Foster mama looks at the children she has just tucked in for the night in their brand new beds. She feels overwhelmed by all she does not know. She wonders what their favorite breakfast foods are. She really wants to make them something they’ll love. Maybe they have a favorite movie that could bring them a little normalcy and comfort when they wake up in a stranger’s home. It was so difficult to get the youngest one to fall asleep when all she wanted was her mama to pat her back and sing her their special song. Foster mama doesn’t know the song and baby girl couldn’t remember the words, so foster mama fumbled through a mashup of “Somewhere Over the Rainbow” and a lullaby from her own childhood. Unsatisfied, but exhausted, the sweet girl finally fell asleep. Foster mama really wants the morning to go well, but knows she’ll have to just wing it and hope it’s enough.
The world of foster care can be tough for everyone involved — parents, foster parents, and especially the children. When families are separated, even for the safety of the children, it’s traumatic. And while the goal of foster care is almost always for the kids to return home once things are safe, there are still so many obstacles for families to overcome along the way.
What if things could be different? What if instead of just a system, families had a village of relational support as they worked hard to care for and reunite with their children? What if parents and foster parents, through intentional moments of connection and care, could make their way toward one another, tip-toeing across that invisible line that often divides?

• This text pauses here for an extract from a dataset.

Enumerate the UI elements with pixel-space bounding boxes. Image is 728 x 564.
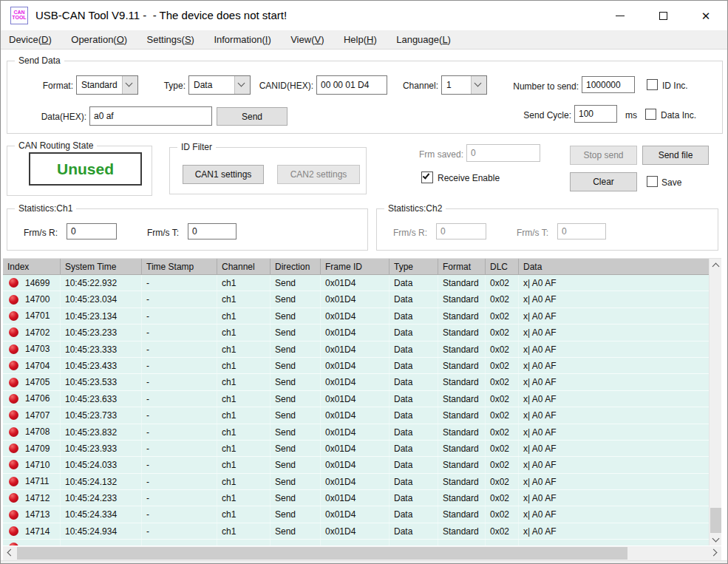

We believe this can happen, because we’ve seen it. Though it can feel so difficult, the adults who love these children can find ways to unite rather than divide.
Sometimes, two mamas connect while they wait for court or before a visit. Foster mama sees the girl’s face light up when mama comes into the room, and mama notices her son give foster mama a big hug before the visit begins. Two kids. Two families. Two homes. It’s a lot to process for everyone, but it’s clear the kids are right in the middle of it all.
And when those moments happen, the two mamas on different sides of the courtroom, agency, or city might begin to notice their similarities more than their differences. As they wait for court to begin, foster mama asks mama what her daughter’s favorite food is, because she’s missing a little of home. Mama asks how her son’s grades are, knowing he was having a hard time in math. Foster mama pulls out her phone and shows mama the most recent photo of the two children. There they are, her son and daughter, sitting together at the breakfast table, making cards for mama they’ll bring to their next weekly visit.
“They miss you,” foster mama says as she reaches into her bag. “And we’re rooting for you. We’ll keep them safe while you do what you need to do to get them back. I printed a few photos for you if you’d like them.”
Mama is taken aback. This isn’t what she expected. When she’d heard about CPS, she’d always heard that kids never come home, and she felt like things were so stacked against her. Now this foster mama seems to be saying she’s on her side. It feels a little too good to be true, but she really could use some support. She’s done it alone for way too long.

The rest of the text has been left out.